┌──
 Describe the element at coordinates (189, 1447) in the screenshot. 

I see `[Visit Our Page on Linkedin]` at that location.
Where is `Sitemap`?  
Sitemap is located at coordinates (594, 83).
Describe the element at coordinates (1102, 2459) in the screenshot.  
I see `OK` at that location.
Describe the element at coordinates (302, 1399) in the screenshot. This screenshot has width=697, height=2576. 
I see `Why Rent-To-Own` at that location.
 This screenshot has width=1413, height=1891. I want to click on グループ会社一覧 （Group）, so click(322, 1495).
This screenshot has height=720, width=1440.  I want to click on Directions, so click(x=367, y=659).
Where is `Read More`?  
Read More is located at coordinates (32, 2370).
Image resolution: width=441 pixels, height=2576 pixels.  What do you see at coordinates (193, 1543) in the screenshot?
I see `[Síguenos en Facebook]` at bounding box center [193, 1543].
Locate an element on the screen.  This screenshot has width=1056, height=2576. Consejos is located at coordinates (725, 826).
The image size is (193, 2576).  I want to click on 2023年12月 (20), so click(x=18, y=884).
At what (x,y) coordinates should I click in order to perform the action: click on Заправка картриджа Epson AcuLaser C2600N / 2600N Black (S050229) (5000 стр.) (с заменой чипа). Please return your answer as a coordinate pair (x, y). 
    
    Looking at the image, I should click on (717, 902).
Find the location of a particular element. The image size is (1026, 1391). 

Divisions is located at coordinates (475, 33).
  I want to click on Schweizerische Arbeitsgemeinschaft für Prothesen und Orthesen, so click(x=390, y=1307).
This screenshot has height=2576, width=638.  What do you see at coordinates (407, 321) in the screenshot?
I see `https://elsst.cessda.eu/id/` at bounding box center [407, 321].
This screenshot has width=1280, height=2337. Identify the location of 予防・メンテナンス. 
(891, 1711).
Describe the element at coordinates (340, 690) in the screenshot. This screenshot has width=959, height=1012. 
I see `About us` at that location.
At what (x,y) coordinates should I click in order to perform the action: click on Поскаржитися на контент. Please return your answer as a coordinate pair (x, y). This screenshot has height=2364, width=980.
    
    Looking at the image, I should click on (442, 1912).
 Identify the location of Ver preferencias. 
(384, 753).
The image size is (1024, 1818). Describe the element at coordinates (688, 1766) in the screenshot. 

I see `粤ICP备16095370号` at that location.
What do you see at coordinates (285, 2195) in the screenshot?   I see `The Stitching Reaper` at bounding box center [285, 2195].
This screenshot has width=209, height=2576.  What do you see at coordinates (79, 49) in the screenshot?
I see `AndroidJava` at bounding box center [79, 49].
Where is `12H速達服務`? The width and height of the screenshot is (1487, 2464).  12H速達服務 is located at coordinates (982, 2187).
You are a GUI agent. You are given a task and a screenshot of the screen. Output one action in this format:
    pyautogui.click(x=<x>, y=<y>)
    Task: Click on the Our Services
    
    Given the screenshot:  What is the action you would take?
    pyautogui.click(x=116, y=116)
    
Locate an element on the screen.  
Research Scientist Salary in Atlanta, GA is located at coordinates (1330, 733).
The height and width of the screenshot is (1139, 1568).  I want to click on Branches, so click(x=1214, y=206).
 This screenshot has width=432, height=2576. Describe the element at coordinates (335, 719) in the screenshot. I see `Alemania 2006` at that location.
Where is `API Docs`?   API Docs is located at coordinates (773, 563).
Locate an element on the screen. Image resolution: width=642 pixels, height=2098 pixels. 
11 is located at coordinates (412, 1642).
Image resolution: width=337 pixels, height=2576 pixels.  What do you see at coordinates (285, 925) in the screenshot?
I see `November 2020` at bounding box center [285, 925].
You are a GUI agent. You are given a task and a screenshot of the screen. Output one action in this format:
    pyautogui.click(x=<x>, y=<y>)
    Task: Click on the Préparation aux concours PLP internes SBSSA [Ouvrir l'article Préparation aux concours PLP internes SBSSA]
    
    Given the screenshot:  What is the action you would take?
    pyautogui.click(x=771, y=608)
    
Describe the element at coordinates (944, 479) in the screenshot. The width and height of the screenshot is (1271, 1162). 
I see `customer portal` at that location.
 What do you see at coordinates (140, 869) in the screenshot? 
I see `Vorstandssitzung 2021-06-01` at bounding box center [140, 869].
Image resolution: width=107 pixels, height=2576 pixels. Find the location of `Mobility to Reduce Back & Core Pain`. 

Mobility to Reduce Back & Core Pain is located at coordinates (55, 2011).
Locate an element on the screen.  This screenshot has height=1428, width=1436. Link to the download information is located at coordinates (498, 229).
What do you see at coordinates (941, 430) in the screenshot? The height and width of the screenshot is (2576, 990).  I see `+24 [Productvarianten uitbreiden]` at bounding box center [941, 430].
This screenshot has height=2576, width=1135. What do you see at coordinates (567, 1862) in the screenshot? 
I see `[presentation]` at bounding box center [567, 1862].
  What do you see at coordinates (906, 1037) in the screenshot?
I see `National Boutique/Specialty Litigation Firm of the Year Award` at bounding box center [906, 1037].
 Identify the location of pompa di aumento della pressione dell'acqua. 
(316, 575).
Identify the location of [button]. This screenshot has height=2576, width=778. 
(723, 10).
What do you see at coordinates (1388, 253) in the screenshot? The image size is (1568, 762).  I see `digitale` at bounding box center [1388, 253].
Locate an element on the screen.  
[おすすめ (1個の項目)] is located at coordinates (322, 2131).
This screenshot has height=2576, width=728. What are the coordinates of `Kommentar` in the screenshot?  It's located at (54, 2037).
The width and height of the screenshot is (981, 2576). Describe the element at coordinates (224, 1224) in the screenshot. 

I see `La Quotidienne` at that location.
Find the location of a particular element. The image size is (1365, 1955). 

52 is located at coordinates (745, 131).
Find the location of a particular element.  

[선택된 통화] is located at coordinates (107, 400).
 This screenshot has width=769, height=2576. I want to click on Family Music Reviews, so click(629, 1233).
└──
Task item - Reproduce all entries. Keep them exact.

Written answer -
 Describe the element at coordinates (189, 1447) in the screenshot. 

I see `[Visit Our Page on Linkedin]` at that location.
Where is `Sitemap`?  
Sitemap is located at coordinates (594, 83).
Describe the element at coordinates (1102, 2459) in the screenshot.  
I see `OK` at that location.
Describe the element at coordinates (302, 1399) in the screenshot. This screenshot has width=697, height=2576. 
I see `Why Rent-To-Own` at that location.
 This screenshot has width=1413, height=1891. I want to click on グループ会社一覧 （Group）, so click(322, 1495).
This screenshot has height=720, width=1440.  I want to click on Directions, so click(x=367, y=659).
Where is `Read More`?  
Read More is located at coordinates (32, 2370).
Image resolution: width=441 pixels, height=2576 pixels.  What do you see at coordinates (193, 1543) in the screenshot?
I see `[Síguenos en Facebook]` at bounding box center [193, 1543].
Locate an element on the screen.  This screenshot has width=1056, height=2576. Consejos is located at coordinates (725, 826).
The image size is (193, 2576).  I want to click on 2023年12月 (20), so click(x=18, y=884).
At what (x,y) coordinates should I click in order to perform the action: click on Заправка картриджа Epson AcuLaser C2600N / 2600N Black (S050229) (5000 стр.) (с заменой чипа). Please return your answer as a coordinate pair (x, y). 
    
    Looking at the image, I should click on (717, 902).
Find the location of a particular element. The image size is (1026, 1391). 

Divisions is located at coordinates (475, 33).
  I want to click on Schweizerische Arbeitsgemeinschaft für Prothesen und Orthesen, so click(x=390, y=1307).
This screenshot has height=2576, width=638.  What do you see at coordinates (407, 321) in the screenshot?
I see `https://elsst.cessda.eu/id/` at bounding box center [407, 321].
This screenshot has width=1280, height=2337. Identify the location of 予防・メンテナンス. 
(891, 1711).
Describe the element at coordinates (340, 690) in the screenshot. This screenshot has width=959, height=1012. 
I see `About us` at that location.
At what (x,y) coordinates should I click in order to perform the action: click on Поскаржитися на контент. Please return your answer as a coordinate pair (x, y). This screenshot has height=2364, width=980.
    
    Looking at the image, I should click on (442, 1912).
 Identify the location of Ver preferencias. 
(384, 753).
The image size is (1024, 1818). Describe the element at coordinates (688, 1766) in the screenshot. 

I see `粤ICP备16095370号` at that location.
What do you see at coordinates (285, 2195) in the screenshot?   I see `The Stitching Reaper` at bounding box center [285, 2195].
This screenshot has width=209, height=2576.  What do you see at coordinates (79, 49) in the screenshot?
I see `AndroidJava` at bounding box center [79, 49].
Where is `12H速達服務`? The width and height of the screenshot is (1487, 2464).  12H速達服務 is located at coordinates (982, 2187).
You are a GUI agent. You are given a task and a screenshot of the screen. Output one action in this format:
    pyautogui.click(x=<x>, y=<y>)
    Task: Click on the Our Services
    
    Given the screenshot:  What is the action you would take?
    pyautogui.click(x=116, y=116)
    
Locate an element on the screen.  
Research Scientist Salary in Atlanta, GA is located at coordinates (1330, 733).
The height and width of the screenshot is (1139, 1568).  I want to click on Branches, so click(x=1214, y=206).
 This screenshot has width=432, height=2576. Describe the element at coordinates (335, 719) in the screenshot. I see `Alemania 2006` at that location.
Where is `API Docs`?   API Docs is located at coordinates (773, 563).
Locate an element on the screen. Image resolution: width=642 pixels, height=2098 pixels. 
11 is located at coordinates (412, 1642).
Image resolution: width=337 pixels, height=2576 pixels.  What do you see at coordinates (285, 925) in the screenshot?
I see `November 2020` at bounding box center [285, 925].
You are a GUI agent. You are given a task and a screenshot of the screen. Output one action in this format:
    pyautogui.click(x=<x>, y=<y>)
    Task: Click on the Préparation aux concours PLP internes SBSSA [Ouvrir l'article Préparation aux concours PLP internes SBSSA]
    
    Given the screenshot:  What is the action you would take?
    pyautogui.click(x=771, y=608)
    
Describe the element at coordinates (944, 479) in the screenshot. The width and height of the screenshot is (1271, 1162). 
I see `customer portal` at that location.
 What do you see at coordinates (140, 869) in the screenshot? 
I see `Vorstandssitzung 2021-06-01` at bounding box center [140, 869].
Image resolution: width=107 pixels, height=2576 pixels. Find the location of `Mobility to Reduce Back & Core Pain`. 

Mobility to Reduce Back & Core Pain is located at coordinates (55, 2011).
Locate an element on the screen.  This screenshot has height=1428, width=1436. Link to the download information is located at coordinates (498, 229).
What do you see at coordinates (941, 430) in the screenshot? The height and width of the screenshot is (2576, 990).  I see `+24 [Productvarianten uitbreiden]` at bounding box center [941, 430].
This screenshot has height=2576, width=1135. What do you see at coordinates (567, 1862) in the screenshot? 
I see `[presentation]` at bounding box center [567, 1862].
  What do you see at coordinates (906, 1037) in the screenshot?
I see `National Boutique/Specialty Litigation Firm of the Year Award` at bounding box center [906, 1037].
 Identify the location of pompa di aumento della pressione dell'acqua. 
(316, 575).
Identify the location of [button]. This screenshot has height=2576, width=778. 
(723, 10).
What do you see at coordinates (1388, 253) in the screenshot? The image size is (1568, 762).  I see `digitale` at bounding box center [1388, 253].
Locate an element on the screen.  
[おすすめ (1個の項目)] is located at coordinates (322, 2131).
This screenshot has height=2576, width=728. What are the coordinates of `Kommentar` in the screenshot?  It's located at (54, 2037).
The width and height of the screenshot is (981, 2576). Describe the element at coordinates (224, 1224) in the screenshot. 

I see `La Quotidienne` at that location.
Find the location of a particular element. The image size is (1365, 1955). 

52 is located at coordinates (745, 131).
Find the location of a particular element.  

[선택된 통화] is located at coordinates (107, 400).
 This screenshot has width=769, height=2576. I want to click on Family Music Reviews, so click(629, 1233).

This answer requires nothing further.